Among the lines below, how many carry the string "zwangerschap"? Reply with a number and nothing else.

--- DATA FOR ANALYSIS Enclosed Below ---

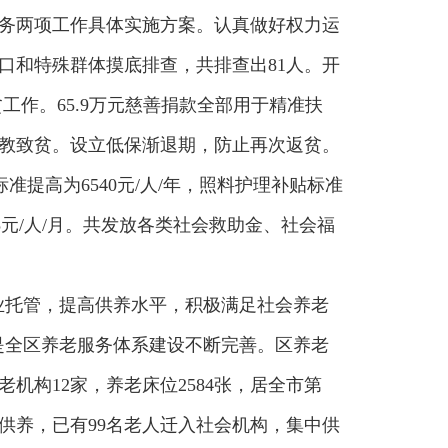
务两项工作具体实施方案。认真做好权力运
口和特殊群体摸底排查，共排查出81人。开
贫工作。65.9万元慈善捐款全部用于精准扶
教致贫。设立低保渐退期，防止再次返贫。
标准提高为6540元/人/年，照料护理补贴标准
825元/人/月。共发放各类社会救助金、社会福
业托管，提高供养水平，积极满足社会养老
二是全区养老服务体系建设不断完善。区养老
机构12家，养老床位2584张，居全市第
供养，已有99名老人迁入社会机构，集中供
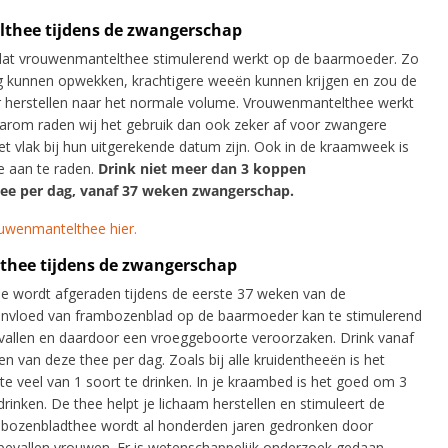
thee tijdens de zwangerschap
dat vrouwenmantelthee stimulerend werkt op de baarmoeder. Zo
ng kunnen opwekken, krachtigere weeën kunnen krijgen en zou de
 herstellen naar het normale volume. Vrouwenmantelthee werkt
rom raden wij het gebruik dan ook zeker af voor zwangere
et vlak bij hun uitgerekende datum zijn. Ook in de kraamweek is
 aan te raden.
Drink niet meer dan 3 koppen
e per dag, vanaf 37 weken zwangerschap.
ouwenmantelthee hier.
hee tijdens de zwangerschap
 wordt afgeraden tijdens de eerste 37 weken van de
invloed van frambozenblad op de baarmoeder kan te stimulerend
evallen en daardoor een vroeggeboorte veroorzaken. Drink vanaf
 van deze thee per dag. Zoals bij alle kruidentheeën is het
te veel van 1 soort te drinken. In je kraambed is het goed om 3
rinken. De thee helpt je lichaam herstellen en stimuleert de
mbozenbladthee wordt al honderden jaren gedronken door
evallen vrouwen. Er is wetenschappelijk onderzoek gedaan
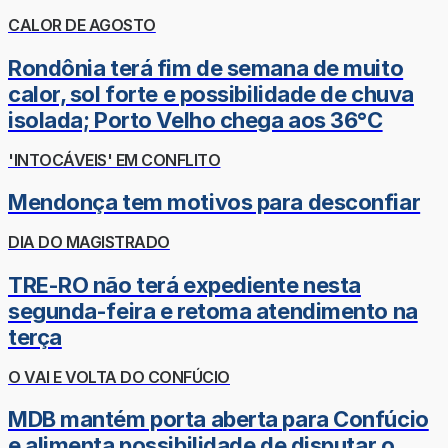
CALOR DE AGOSTO
Rondônia terá fim de semana de muito
calor, sol forte e possibilidade de chuva
isolada; Porto Velho chega aos 36°C
'INTOCÁVEIS' EM CONFLITO
Mendonça tem motivos para desconfiar
DIA DO MAGISTRADO
TRE-RO não terá expediente nesta
segunda-feira e retoma atendimento na
terça
O VAI E VOLTA DO CONFÚCIO
MDB mantém porta aberta para Confúcio
e alimenta possibilidade de disputar o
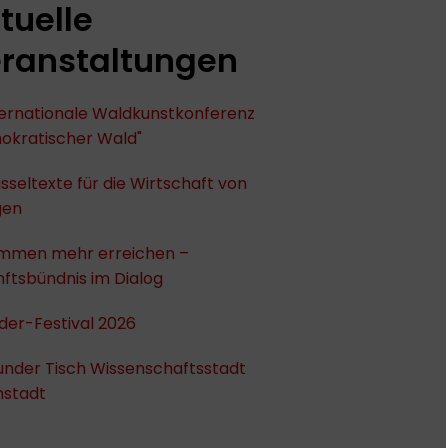
tuelle
ranstaltungen
nternationale Waldkunstkonferenz
okratischer Wald"
sseltexte für die Wirtschaft von
gen
mmen mehr erreichen –
ftsbündnis im Dialog
der-Festival 2026
under Tisch Wissenschaftsstadt
stadt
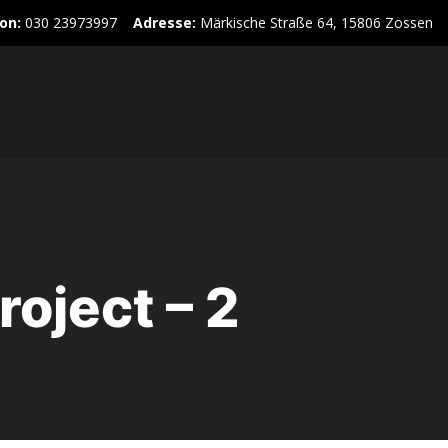
on:
030 23973997
Adresse:
Märkische Straße 64, 15806 Zossen
oject – 2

--- End of Enclosed DATA FOR ANALYSIS ---

SOLUTION TO THIS PROBLEM | 3